Fallback-only (`pip install narrata`):

```text
AAPL (252 pts, business-daily): ▁▂▁▂▂▃▃▃▄▄▄▅▆▆▆▆▇▇▇█
Date range: 2024-01-02 to 2024-12-18
Range: [$140.61, $201.32]  Mean: $170.44  Std: $17.52
Start: $141.05  End: $201.32  Change: +42.73%
Regime: Uptrend since 2024-12-10 (low volatility)
RSI(14): 72.9 (overbought)  MACD: bullish crossover 7 days ago
BB: above upper band
SMA 50/200: golden cross
Volume: 0.95x 20-day avg (average)
Volatility: 1st percentile (extremely low)
SAX(16): aaabbcdeefggghhh
Patterns: Ascending triangle forming since 2024-09-26
Candlestick: Bullish Engulfing on 2024-12-17
Support: $193.16 (27 touches), $156.63 (26 touches)  Resistance: $201.32 (4 touches)
```

With extras (`pip install "narrata[all]"`):

```text
AAPL (252 pts, business-daily): ▁▂▁▂▂▃▃▃▄▄▄▅▆▆▆▆▇▇▇█
Date range: 2024-01-02 to 2024-12-18
Range: [$140.61, $201.32]  Mean: $170.44  Std: $17.52
Start: $141.05  End: $201.32  Change: +42.73%
Regime: Uptrend since 2024-10-02 (low volatility)
RSI(14): 72.9 (overbought)  MACD: bullish crossover 7 days ago
BB: above upper band
SMA 50/200: golden cross
Volume: 0.95x 20-day avg (average)
Volatility: 1st percentile (extremely low)
SAX(16): aaabbbcddefggghh
Patterns: Ascending triangle forming since 2024-09-26
Candlestick: Doji on 2024-12-11
Support: $193.16 (27 touches), $156.63 (26 touches)  Resistance: $201.32 (4 touches)
```

## Public API imports

```python
from narrata import (
    narrate,
    analyze_summary,
    analyze_regime,
    analyze_indicators,
    sax_encode,
    astride_encode,
    detect_patterns,
    find_support_resistance,
    make_sparkline,
    digit_tokenize,
    to_plain,
    to_markdown_kv,
    to_toon,
)
```

## FAQ

### Is narrata redundant if I already use OpenBB, yfinance, or another data SDK?

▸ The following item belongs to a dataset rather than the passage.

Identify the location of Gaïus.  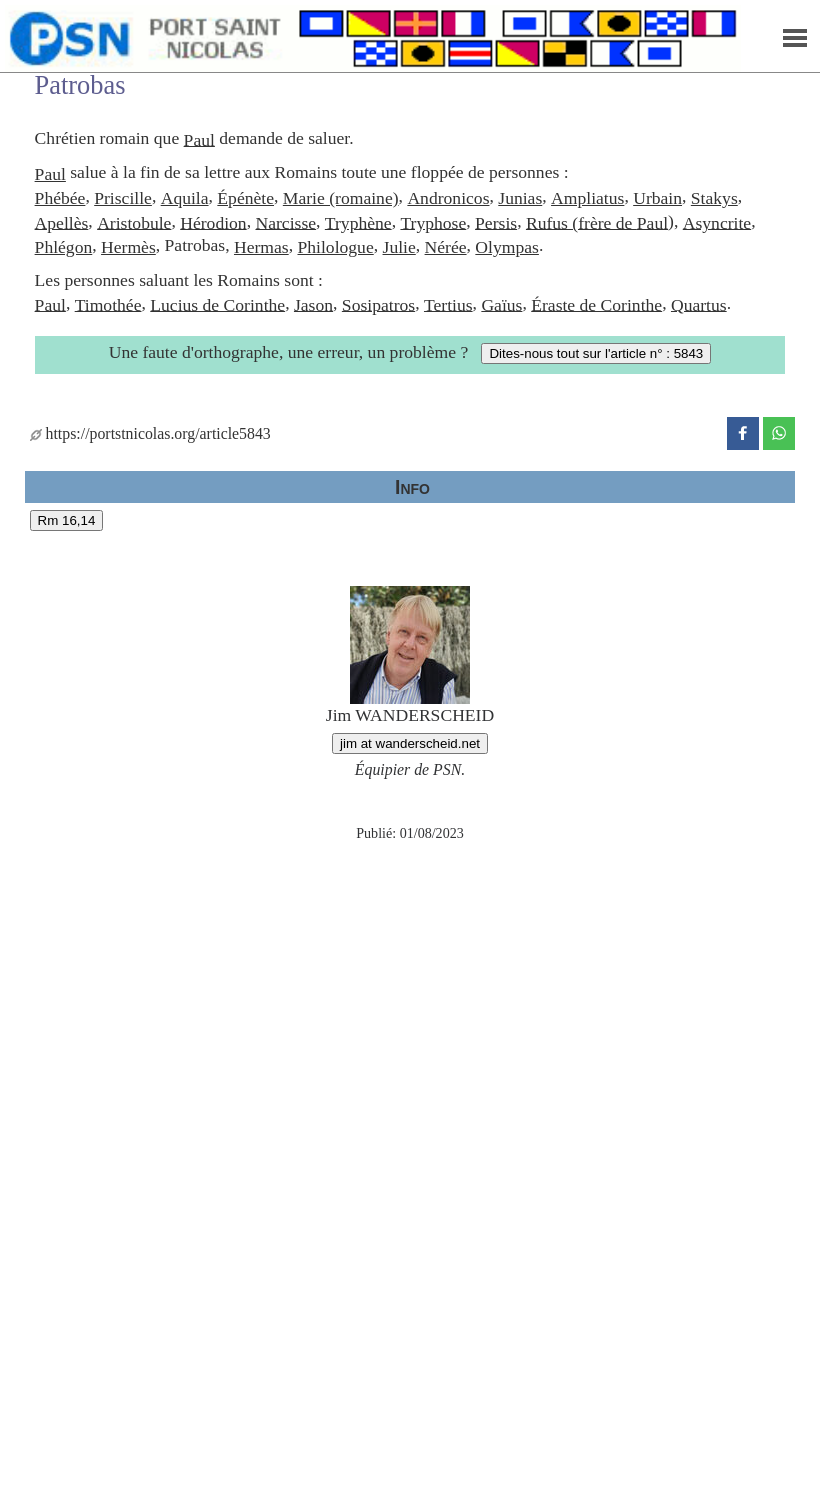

No. `narrata` is complementary. It sits on top of your data access layer and converts OHLCV data into concise, LLM-ready narrative text.

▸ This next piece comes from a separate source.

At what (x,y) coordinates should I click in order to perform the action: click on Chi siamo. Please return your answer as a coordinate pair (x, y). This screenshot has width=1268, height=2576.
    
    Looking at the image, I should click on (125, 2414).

### Does narrata call an LLM or provide LLM endpoints?

No. `narrata` is a pure Python library with deterministic, programmatic analysis and narration. It does not call LLM APIs.

## Citation

If you use `narrata` in research or public projects, cite this package using `CITATION.cff`.